# Thinking about a sewer camera



## Bill (Jun 17, 2008)

Couple of questions.

What brand?

What price to expect for a new one?

What price to expect from a used one?


----------



## JK949 (Mar 18, 2009)

Brand: Ridgid or General

Price: Depends on a few factors

Are you planning on using it for commercial or residential use? 

The newer ones have more LED's in the camera head than the old ones. Color is nicer than B/W.

And don't let anyone get to rough with them. A kink in the rod is repaired by cutting it down and reattaching the head. A new rod is around $1800.


----------



## Va. Plumber (Dec 8, 2008)

Just bought a Ridgid see snake compact (color) with 100' spool, about $4,200. It's not a large monitor but picture is good. It will go through smaller lines but cannot push though too many turns, geat for shorter runs. Also bought a Ridgid navitrack II locator for $2,400. I haven't used it yet but have heard that it works really well from other plumbers, accurate locating and depth measurements.


----------



## Green Country (Mar 6, 2009)

I've used ridgid and they are nice. The color and self leveling features are nice, but not necessary. They didn't hold up real well, but I was at a 25 man shop and they got used and abused.

The place I work now has a vivax. It's nice because it is compact and can run off of a rechargeable battery, but it won't fit in an 1 1/2" line.

If I had to choose between the two, I'd pick the seesnake mini. If you need to go longer distances in larger lines, get the bigger seesnake.


----------



## Plumber Jim (Jun 19, 2008)

What size lines you planning on putting the camera in?
I have been using a gen eye II for about 9 years and it's been a good camera. I just picked up a used seesnake mini so i can camera 2" lines too. I would agree with eaither general or ridgid. 


Plumber Jim


----------



## Protech (Sep 22, 2008)

Go seesnake. You'll never look back.

The compact model is the best for resi. If you do lots of commercial then you may want to get a bigger model as the compact doesn't work well in 6" and up. I won't reach out to 200' ether. The absolute best for resi though. I've used ridgid and mytana. There is no comparison to the ridgid cams.


----------



## lbjohn (Jul 19, 2009)

Open to brand, I expect it will be between 5 & 10K. I would buy used, but I haven't seen one except for some cheap ones that have reviewed as junk.


----------



## lbjohn (Jul 19, 2009)

We currently do mostly residential. So, up to 6". Thanks for the tip on the kinking it. I have only used a friends with him. He has a seesnake. It seems easy enough to use.


----------



## user823 (Feb 3, 2009)

There are deals out there if you look hard enough. I wasn't about to spend thousands on my first camera. I found a shop in North Dakota, not too far away from me. He had a Sreco 200' reel, color camera with dimmer. Very heavy duty. It works perfect. I have my own monitor (small tv with VHS) if it goes bad I throw it away and buy a new one for under a hundred bucks. I've inspected dozens of lines with the camera, no problems.
I've used it and abused it and it just keeps working great. Paid $1200.00 for it.
I've had many comments by local city crews about how clear and crisp the color picture is, I like it and it's paid for itself over and over again.
They sell a lot of used ones and also make new ones, comes with warranty.
Let me know if you want his contact info.


----------



## A Good Plumber (Jun 18, 2008)

I have two Ridgid See Snakes w/ 200' color self leveling cameras. They are great for inspections 3" to 6 or even 8". Most of the time we can only push the cable out a maximum of 150' even if no offsets are involved. Running water helps when pushing the cable through. 

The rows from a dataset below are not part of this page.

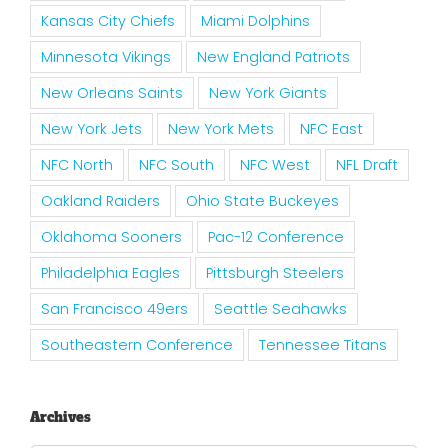
Kansas City Chiefs
Miami Dolphins
Minnesota Vikings
New England Patriots
New Orleans Saints
New York Giants
New York Jets
New York Mets
NFC East
NFC North
NFC South
NFC West
NFL Draft
Oakland Raiders
Ohio State Buckeyes
Oklahoma Sooners
Pac-12 Conference
Philadelphia Eagles
Pittsburgh Steelers
San Francisco 49ers
Seattle Seahawks
Southeastern Conference
Tennessee Titans
Archives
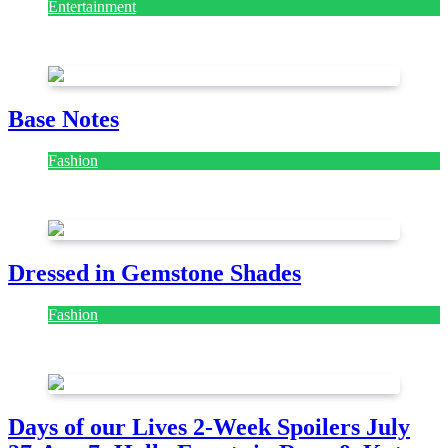
Entertainment
July 28, 2026
Base Notes
Fashion
July 28, 2026
Dressed in Gemstone Shades
Fashion
July 28, 2026
Days of our Lives 2-Week Spoilers July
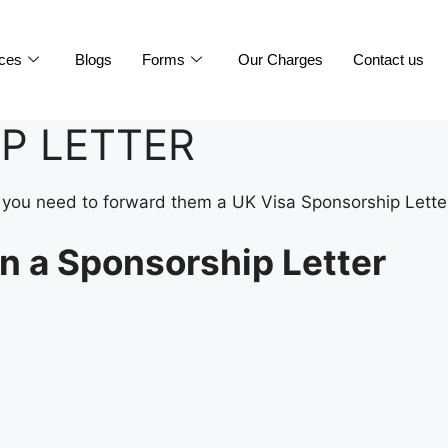
ices
Blogs
Forms
Our Charges
Contact us
P LETTER
isa you need to forward them a UK Visa Sponsorship Lette
n a Sponsorship Letter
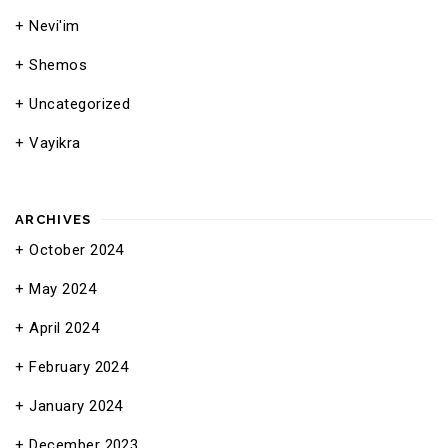
Nevi'im
Shemos
Uncategorized
Vayikra
ARCHIVES
October 2024
May 2024
April 2024
February 2024
January 2024
December 2023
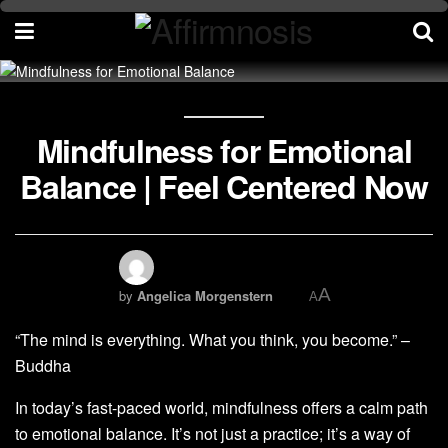
Mindfulness for Emotional
Balance | Feel Centered Now
A
by
Angelica Morgenstern
A
“The mind is everything. What you think, you become.” –
Buddha
In today’s fast-paced world, mindfulness offers a calm path
to emotional balance. It’s not just a practice; it’s a way of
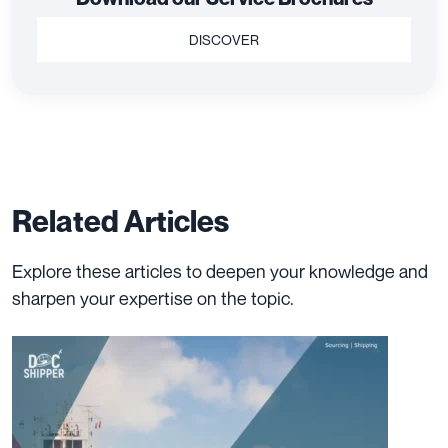
DISCOVER
Related Articles
Explore these articles to deepen your knowledge and
sharpen your expertise on the topic.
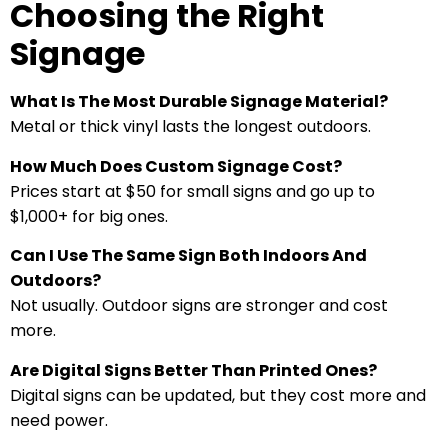
Choosing the Right
Signage
What Is The Most Durable Signage Material?
Metal or thick vinyl lasts the longest outdoors.
How Much Does Custom Signage Cost?
Prices start at $50 for small signs and go up to
$1,000+ for big ones.
Can I Use The Same Sign Both Indoors And
Outdoors?
Not usually. Outdoor signs are stronger and cost
more.
Are Digital Signs Better Than Printed Ones?
Digital signs can be updated, but they cost more and
need power.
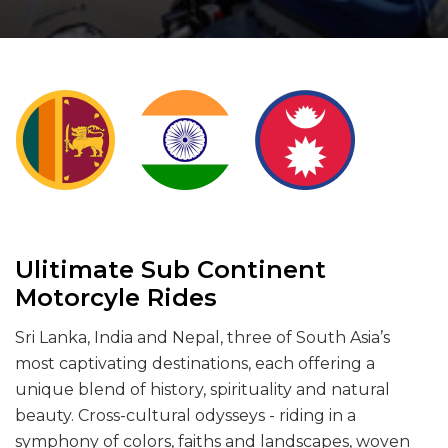
Ulitimate Sub Continent
Motorcyle Rides
Sri Lanka, India and Nepal, three of South Asia’s
most captivating destinations, each offering a
unique blend of history, spirituality and natural
beauty. Cross-cultural odysseys - riding in a
symphony of colors, faiths and landscapes, woven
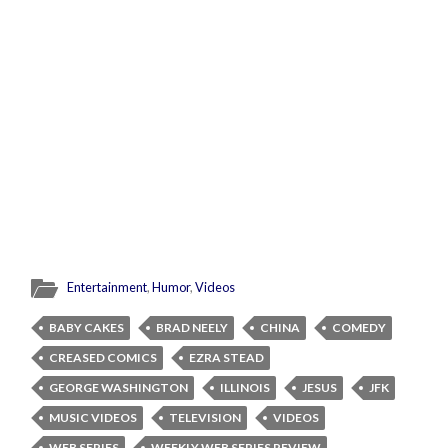
Entertainment
,
Humor
,
Videos
BABY CAKES
BRAD NEELY
CHINA
COMEDY
CREASED COMICS
EZRA STEAD
GEORGE WASHINGTON
ILLINOIS
JESUS
JFK
MUSIC VIDEOS
TELEVISION
VIDEOS
WEB SERIES
WEEKLY WEB SERIES REVIEW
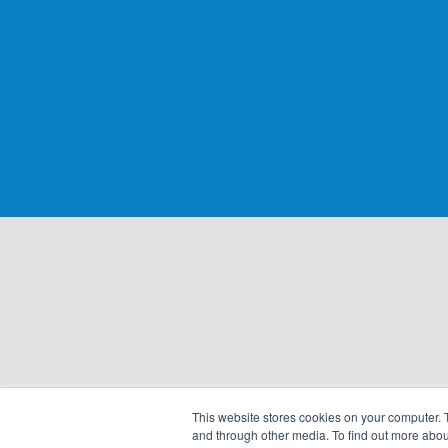
This website stores cookies on your computer. 
and through other media. To find out more abou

I now need a smaller camers head for 1-1/2" -2" inspections. I'm looking into the Ridgid Compact w/o the monitor because I have two monitors and only need the camera for short (less than 100') runs of pipe.

I've had both systems for four years and use them for about 5-8 inspections a week. They have held up great. The key is having an employee who cares about the equipment as if it were his own.

Anyone know of a good dealer I can buy a new Ridgid 100' color Mini cable?


----------



## user823 (Feb 3, 2009)

This is the Sreco I'm using, not as fancy as some but it's color, has 200' and the picture is perfect. The green box carries my monitor, tapes and controls and wires. Pretty simple set up.:thumbsup:


----------